Originally Posted By: Astro14
Makes no difference. Clearly, the author has no scientific understanding. Stating that this is cleaner is also false.
The energy required to split H2O into its component elements (known as hydrolysis) remains the same for every molecule split. Scale doesn't change efficiency. It takes a lot of energy to liberate the hydrogen. This device simply uses a different catalyst, but that doesn't change the energy required.
The author ignores the energy source throughout the article and gets the energy source wrong in the steam reformation do natural gas (the natural gas is being split up...it's not a global warming contributor...however, the energy required to run the process has to come from somewhere). Sadly, a working knowledge of thermodynamics did not inform the opinions in the article.
So, if you do it with a little battery, you'll get a little hydrogen.
Ironically, you'll get more electricity from the little battery than you will from running a fuel cell on the little bit of hydrogen created by this science project because of the imperfect efficiency of hydrogen creation and of the fuel cell...
So, they have cleverly turned the little bit of electricity in the battery into an even smaller amount of electricity by using two very expensive bits of technology....their new device and a fuel cell...
At best, a small step backwards!
You're missing the point. Catalysis is indeed a means of reducing the activation energy of a chemical reaction.
If you look at chemical activity and Gibbs free energy, and calculate based upon Nernst, you get somewhere around 1.2v as the standard potential of water electrolysis. Phase changes and thermal issues (losses and other enthalpic effects) makes it more like 1.5v, and the usually some additional overpotential is applied.

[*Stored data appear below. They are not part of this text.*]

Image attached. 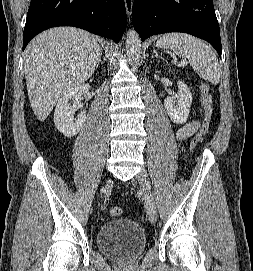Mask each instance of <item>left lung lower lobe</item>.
Here are the masks:
<instances>
[{"label":"left lung lower lobe","mask_w":253,"mask_h":271,"mask_svg":"<svg viewBox=\"0 0 253 271\" xmlns=\"http://www.w3.org/2000/svg\"><path fill=\"white\" fill-rule=\"evenodd\" d=\"M132 22L142 41L155 34L184 32L208 41L221 57L213 0H134Z\"/></svg>","instance_id":"left-lung-lower-lobe-1"}]
</instances>
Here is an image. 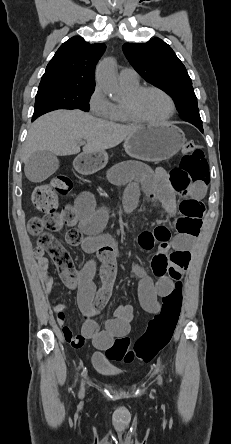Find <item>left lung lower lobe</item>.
Masks as SVG:
<instances>
[{
    "label": "left lung lower lobe",
    "mask_w": 231,
    "mask_h": 444,
    "mask_svg": "<svg viewBox=\"0 0 231 444\" xmlns=\"http://www.w3.org/2000/svg\"><path fill=\"white\" fill-rule=\"evenodd\" d=\"M201 132H203V128L200 125H195Z\"/></svg>",
    "instance_id": "left-lung-lower-lobe-1"
}]
</instances>
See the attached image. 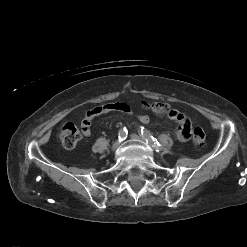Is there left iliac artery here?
Returning a JSON list of instances; mask_svg holds the SVG:
<instances>
[{"label": "left iliac artery", "instance_id": "44dca946", "mask_svg": "<svg viewBox=\"0 0 247 247\" xmlns=\"http://www.w3.org/2000/svg\"><path fill=\"white\" fill-rule=\"evenodd\" d=\"M139 132L142 135V137L147 141V143H149L156 151L159 152L162 149V147H161L160 143L157 141V139L154 138L153 136H151L149 134V132L144 127H141Z\"/></svg>", "mask_w": 247, "mask_h": 247}]
</instances>
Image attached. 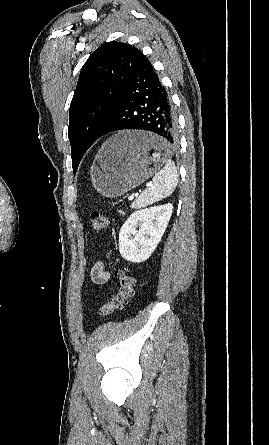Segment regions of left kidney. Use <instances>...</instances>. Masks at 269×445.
Returning a JSON list of instances; mask_svg holds the SVG:
<instances>
[{"instance_id": "left-kidney-1", "label": "left kidney", "mask_w": 269, "mask_h": 445, "mask_svg": "<svg viewBox=\"0 0 269 445\" xmlns=\"http://www.w3.org/2000/svg\"><path fill=\"white\" fill-rule=\"evenodd\" d=\"M172 210V204H165L131 214L119 233L121 256L134 263L147 260L160 242L172 215ZM138 226H140L139 230H137Z\"/></svg>"}]
</instances>
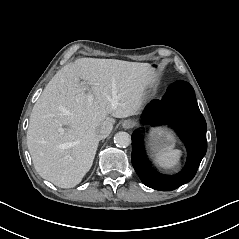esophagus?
<instances>
[{
	"instance_id": "obj_1",
	"label": "esophagus",
	"mask_w": 239,
	"mask_h": 239,
	"mask_svg": "<svg viewBox=\"0 0 239 239\" xmlns=\"http://www.w3.org/2000/svg\"><path fill=\"white\" fill-rule=\"evenodd\" d=\"M136 125V122L132 119H127L122 122V127L124 129H130L133 128Z\"/></svg>"
}]
</instances>
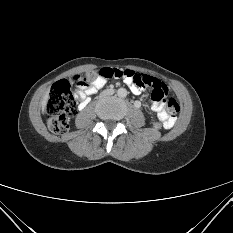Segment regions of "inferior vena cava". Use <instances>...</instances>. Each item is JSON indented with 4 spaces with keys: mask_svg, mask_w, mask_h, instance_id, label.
Here are the masks:
<instances>
[{
    "mask_svg": "<svg viewBox=\"0 0 233 233\" xmlns=\"http://www.w3.org/2000/svg\"><path fill=\"white\" fill-rule=\"evenodd\" d=\"M113 89L112 88H107V89H105V90H101L100 91V96L101 97H108V96H112L113 95Z\"/></svg>",
    "mask_w": 233,
    "mask_h": 233,
    "instance_id": "602c4592",
    "label": "inferior vena cava"
}]
</instances>
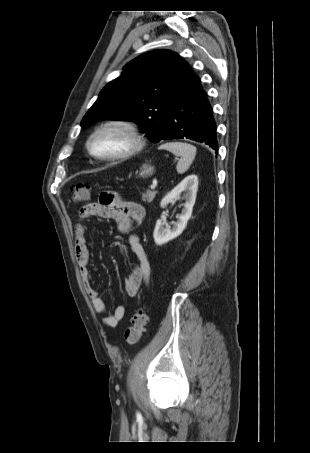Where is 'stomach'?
Listing matches in <instances>:
<instances>
[{
    "mask_svg": "<svg viewBox=\"0 0 310 453\" xmlns=\"http://www.w3.org/2000/svg\"><path fill=\"white\" fill-rule=\"evenodd\" d=\"M153 173H154V167L151 165L144 164L139 173V176L143 177V178H147V177L151 176Z\"/></svg>",
    "mask_w": 310,
    "mask_h": 453,
    "instance_id": "stomach-1",
    "label": "stomach"
}]
</instances>
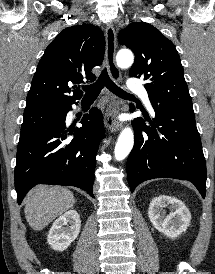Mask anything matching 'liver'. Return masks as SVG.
I'll return each instance as SVG.
<instances>
[{
  "label": "liver",
  "mask_w": 215,
  "mask_h": 274,
  "mask_svg": "<svg viewBox=\"0 0 215 274\" xmlns=\"http://www.w3.org/2000/svg\"><path fill=\"white\" fill-rule=\"evenodd\" d=\"M25 202L26 220L32 229L39 231L73 207L75 199L67 188L38 185L28 193Z\"/></svg>",
  "instance_id": "obj_1"
}]
</instances>
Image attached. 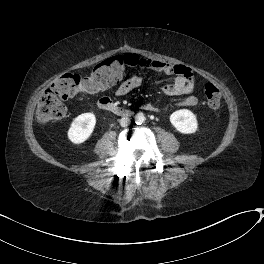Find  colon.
<instances>
[{"label": "colon", "mask_w": 264, "mask_h": 264, "mask_svg": "<svg viewBox=\"0 0 264 264\" xmlns=\"http://www.w3.org/2000/svg\"><path fill=\"white\" fill-rule=\"evenodd\" d=\"M130 67H135V59L132 55L126 54L102 61L87 78L74 72L62 75L40 97L35 111L36 120L47 124L64 117L66 108L62 99L92 94L121 83ZM204 93L209 107H220L222 97L217 87L207 83L204 86Z\"/></svg>", "instance_id": "obj_1"}]
</instances>
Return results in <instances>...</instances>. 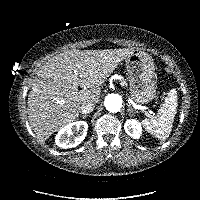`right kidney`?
<instances>
[{"mask_svg": "<svg viewBox=\"0 0 200 200\" xmlns=\"http://www.w3.org/2000/svg\"><path fill=\"white\" fill-rule=\"evenodd\" d=\"M87 130L88 124L85 121L69 123L57 133L56 145L64 149L76 147L85 139Z\"/></svg>", "mask_w": 200, "mask_h": 200, "instance_id": "right-kidney-1", "label": "right kidney"}]
</instances>
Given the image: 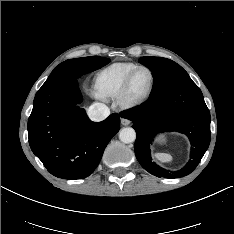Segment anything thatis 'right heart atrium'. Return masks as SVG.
Wrapping results in <instances>:
<instances>
[{
    "mask_svg": "<svg viewBox=\"0 0 234 234\" xmlns=\"http://www.w3.org/2000/svg\"><path fill=\"white\" fill-rule=\"evenodd\" d=\"M93 95H94V96H99V95L97 94V92H93Z\"/></svg>",
    "mask_w": 234,
    "mask_h": 234,
    "instance_id": "d8ad5b80",
    "label": "right heart atrium"
}]
</instances>
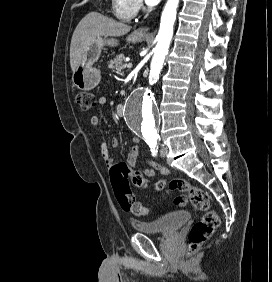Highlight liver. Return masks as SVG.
Masks as SVG:
<instances>
[{"instance_id": "6515ba94", "label": "liver", "mask_w": 272, "mask_h": 282, "mask_svg": "<svg viewBox=\"0 0 272 282\" xmlns=\"http://www.w3.org/2000/svg\"><path fill=\"white\" fill-rule=\"evenodd\" d=\"M131 30L129 25L97 12L88 13L77 25L70 44V65L74 71L93 41L105 36H122Z\"/></svg>"}]
</instances>
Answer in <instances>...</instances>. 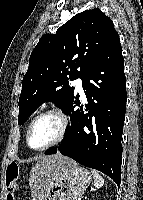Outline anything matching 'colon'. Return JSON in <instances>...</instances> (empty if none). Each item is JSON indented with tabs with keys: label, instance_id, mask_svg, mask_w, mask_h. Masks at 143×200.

Doing this via a proton shuttle (PEM) vs an oxygen shuttle (hi-temp SOFC) can have efficiency differences.
Yes, a mole of water requires two moles of electrons to split. That is what it is. And recall that a coulomb is around 10^18 electrons (so not quite a mole) and that it is also an A*s. So an ampere is really depictable in terms of moles of electrons. So for a mole of water, the amperes required will not change from a number of atoms or number of electrons basis, but the potential that the electrolysis can occur at, or more specifically, the overpotential (waste) required, can be reduced with appropriate catalysis. So what happens is that for a given number of moles, at a lower overpotential, a lower total number of watts are required, since V*A=W.
Then if you apply an effective flow rate and time based term in there, what you ultimately can get is Wh/quantity of H2, all going back to fewer watts because fewer volts, because of better catalysis of the electrolysis, and cheaper to boot.
So there is an effective energy savings due to reduction of overpotential, which is really all that is being stated. Specifically, "The nickel/nickel-oxide catalyst significantly lowers the voltage required to split water, which could eventually save hydrogen producers billions of dollars in electricity costs". The cost aspect is not only in electricity, but also in precious metals acquisition cost. Nafion isn't cheap either.
If you make a polarization curve for a PEM fuel cell, there are distinct regions. They are activation losses, oh if losses, and mass transport losses. Catalysis reduces the activation losses, and superior designs can reduce ohmic losses as well. That can be a non-trivial amount of overpotential that is removed.